BY KINSEY WILSON · OCT. 14, 2021
Despite the pall that hangs over much of the news industry these days, there are real bright spots, even in smaller local markets where the effects of a now two-decade-long economic disruption have landed hard.
As Poynter’s Rick Edmonds noted back in May, the local news digital startup scene is surging and looks significantly more promising than it did just a few short years ago. From Santa Cruz, to Akron, to Vermont, to Memphis, there are beacons of hope everywhere on the horizon.
And yet, the question of how to build on these still nascent glimmers of success, fast enough to offset the continuing loss of thousands of reporting jobs in local communities, remains elusive.
It’s not for lack of trying. Over the past three years, Google, Facebook, The Knight Foundation and others have plowed more than a billion dollars into efforts to study, catalog, test and support local news initiatives with everything from training to direct financial subsidies.
It’s generated an immense body of work that, taken together, can provide an aspiring news entrepreneur with some of the basic building blocks of a sustainable model for local news.

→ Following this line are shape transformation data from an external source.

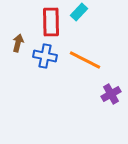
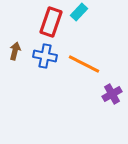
red rectangle: rotated 20 degrees clockwise
brown arrow: moved 3 px left, 8 px down
orange line: moved 1 px left, 4 px down
purple cross: moved 1 px right
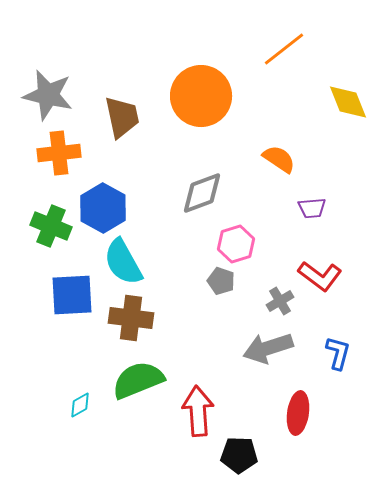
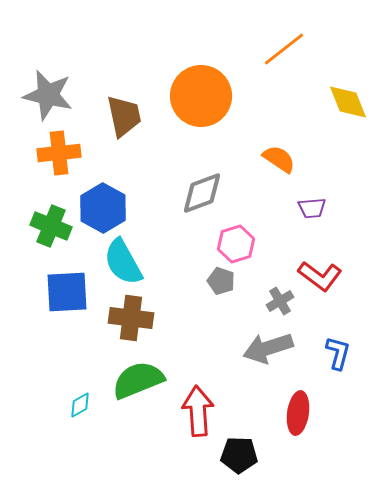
brown trapezoid: moved 2 px right, 1 px up
blue square: moved 5 px left, 3 px up
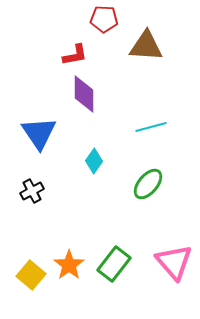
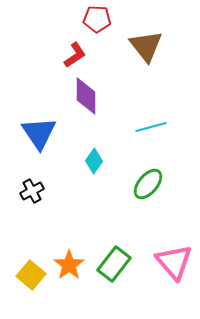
red pentagon: moved 7 px left
brown triangle: rotated 48 degrees clockwise
red L-shape: rotated 24 degrees counterclockwise
purple diamond: moved 2 px right, 2 px down
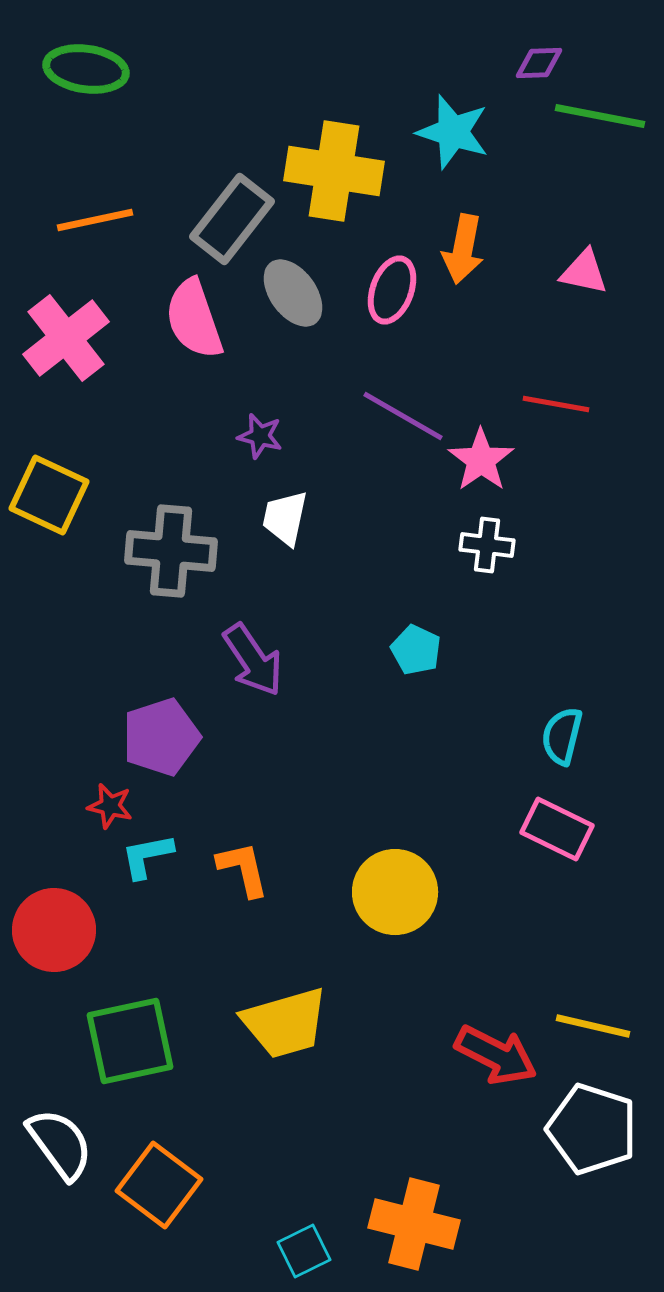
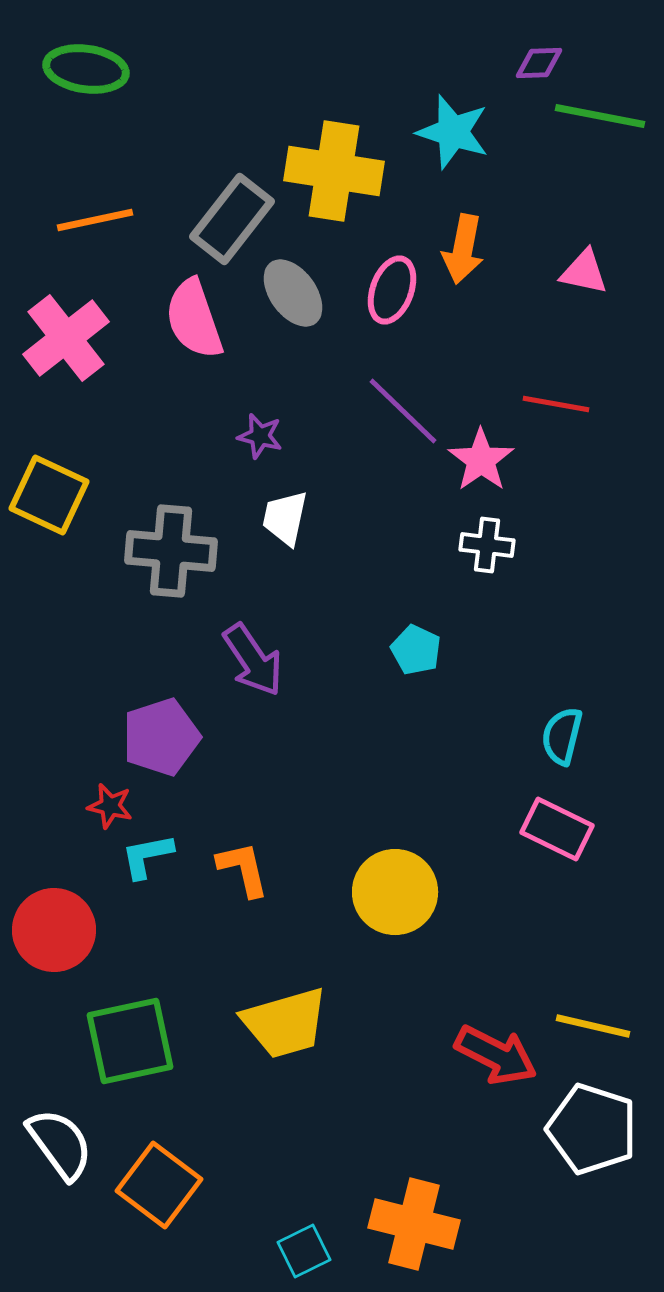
purple line: moved 5 px up; rotated 14 degrees clockwise
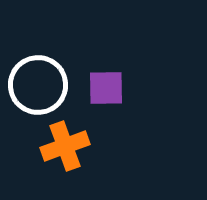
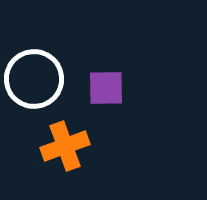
white circle: moved 4 px left, 6 px up
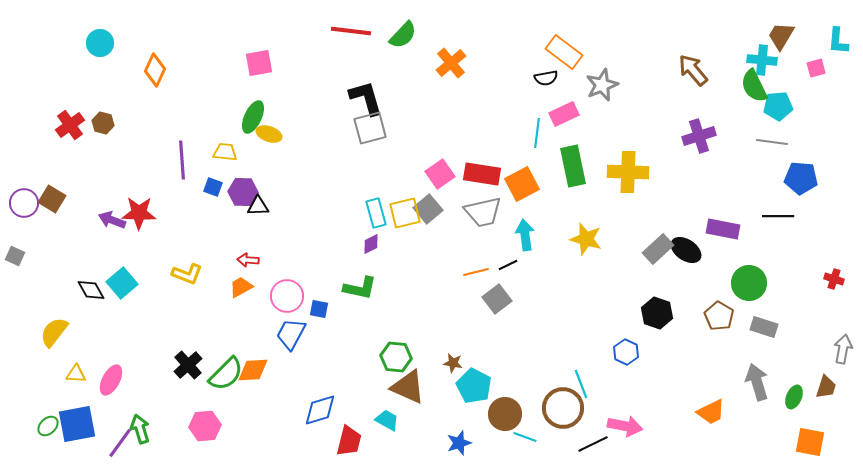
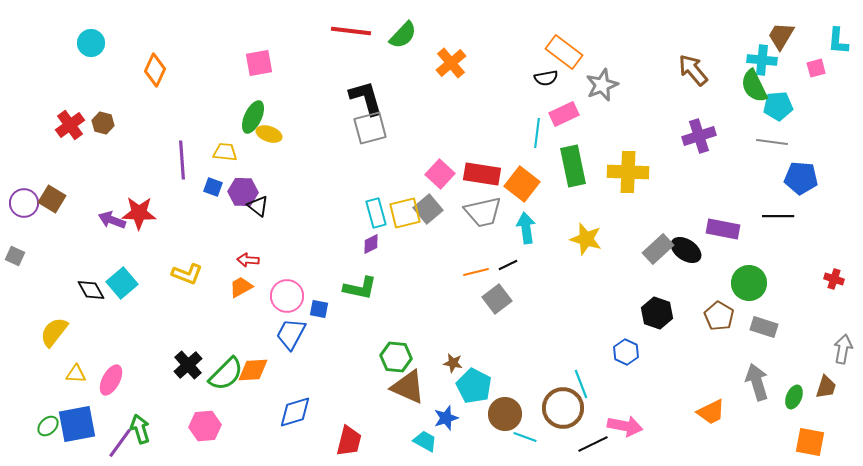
cyan circle at (100, 43): moved 9 px left
pink square at (440, 174): rotated 12 degrees counterclockwise
orange square at (522, 184): rotated 24 degrees counterclockwise
black triangle at (258, 206): rotated 40 degrees clockwise
cyan arrow at (525, 235): moved 1 px right, 7 px up
blue diamond at (320, 410): moved 25 px left, 2 px down
cyan trapezoid at (387, 420): moved 38 px right, 21 px down
blue star at (459, 443): moved 13 px left, 25 px up
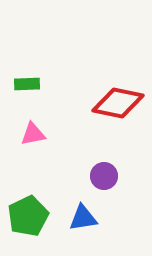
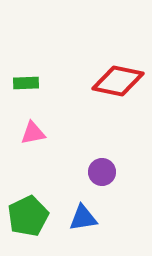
green rectangle: moved 1 px left, 1 px up
red diamond: moved 22 px up
pink triangle: moved 1 px up
purple circle: moved 2 px left, 4 px up
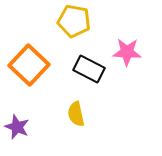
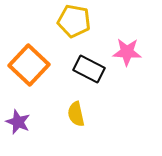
purple star: moved 1 px right, 5 px up
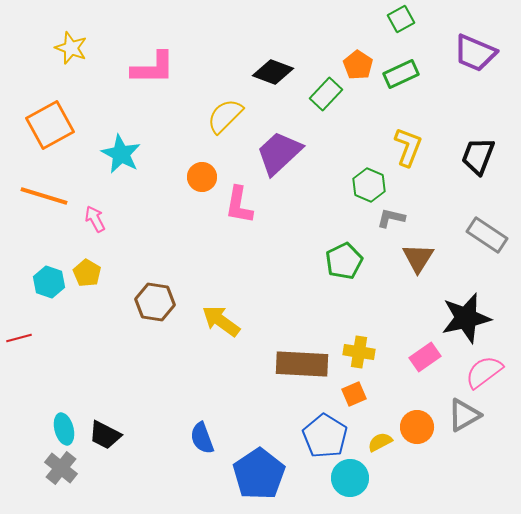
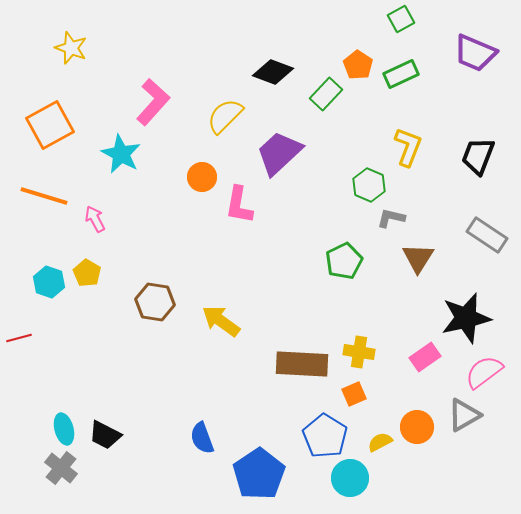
pink L-shape at (153, 68): moved 34 px down; rotated 48 degrees counterclockwise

But it can also feel overwhelming. And at the end of the day, no one has found a simple, repeatable formula. More often than not, success depends on the skills of the editor or publisher. Their vision, their business savvy, the talent they attract and perhaps most important, whether they grasp how to build a step at a time, without getting overextended or undershooting because they haven’t mastered every detail.
In more than 25 years of driving digital innovation across the news business, I’ve come to understand — often the hard way — that technology, timing and execution are far more important than the next new thing.
So what will it take to get the industry to a point where it can move with pace and confidence?
Two years ago, a small team I put together at Automattic, the parent company of WordPress.com, began building a publishing platform for small- and medium-sized local news organizations we called Newspack. (The project was jumpstarted with support from some of the aforementioned funders including Knight, The Lenfest Institute and the Google News Initiative, which has provided the lion’s share of the funding.)
The premise was simple: provide local news publishers with access to some of the same tools that larger organizations already enjoy at an affordable price so they don’t have to constantly struggle to figure out their own technology needs.
But the ambition was grander. With technology as a foundation, we hoped to incorporate the emerging business and editorial insight being developed across the industry to help local news organizations find a path to a more sustainable economic future.